The first measure would ban recognition of all public-sector labor unions and prevent government authorities from collectively bargaining with them.
The second would impose a higher tax burden on pensions paid through CalPERS or CalSTRS. Someone who earns an annual pension of $100,000 to $150,000 would pay 15 percent above the regular state income tax on the pension. The rate would jump to 25 percent for any pensions above $150,000. Health benefits would not be considered in the calculation. Ebenstein said the tax would eventually raise $1 billion a year for the state.
A spokesman for a public employee group said he doubted Ebenstein’s group could raise the money needed to campaign successfully for the three measures.

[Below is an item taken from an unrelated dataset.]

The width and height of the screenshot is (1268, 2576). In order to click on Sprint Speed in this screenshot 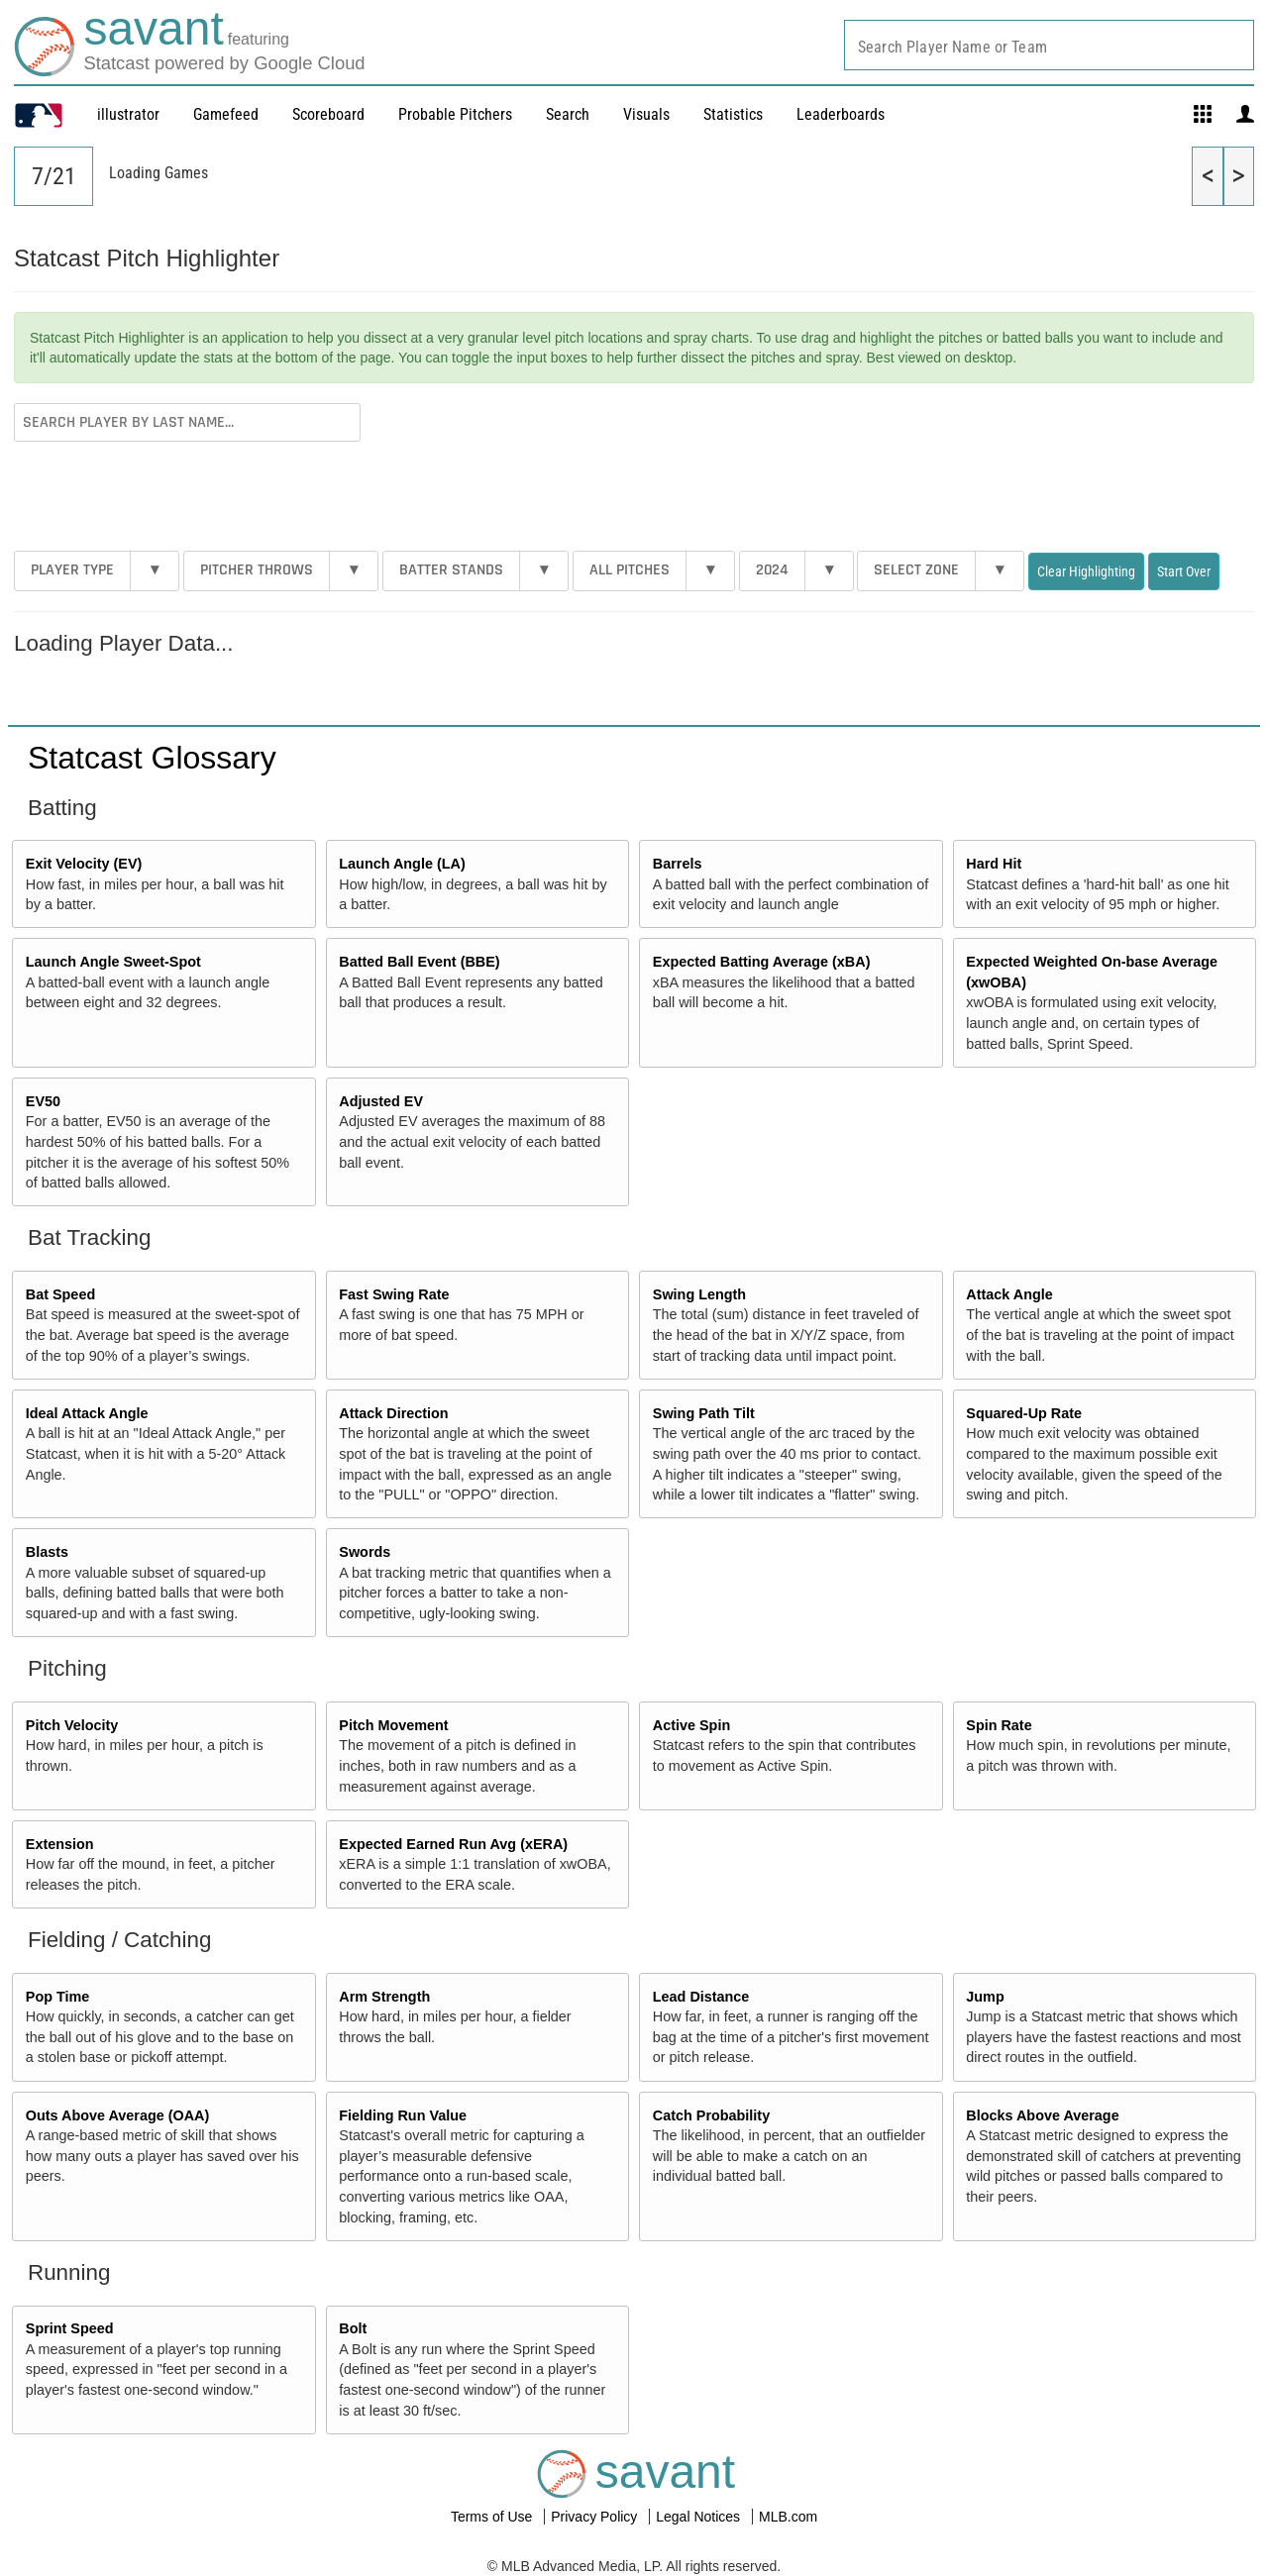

“These will end up in the same trash bin as the proposal to require Christmas music in public schools,” Steve Maviglio of Californians for Retirement Security said in a statement. “These proposals are wildly out of sync with California, and fortunately there’s a $15 million gap between dumb ideas and the ballot box.”
Once the attorney general’s office writes legal summaries for the measures, the group will need clearance from the secretary of state’s office to begin collecting signatures to place it on a ballot. The signature-gathering process would cost at least $1 million for each measure, Ebenstein said earlier this year.
Ebenstein’s fundraising committee has yet to solicit any donations, but he said Wednesday he would use the next few months to speak to people across the state from both parties who have made large donations to past initiative campaigns.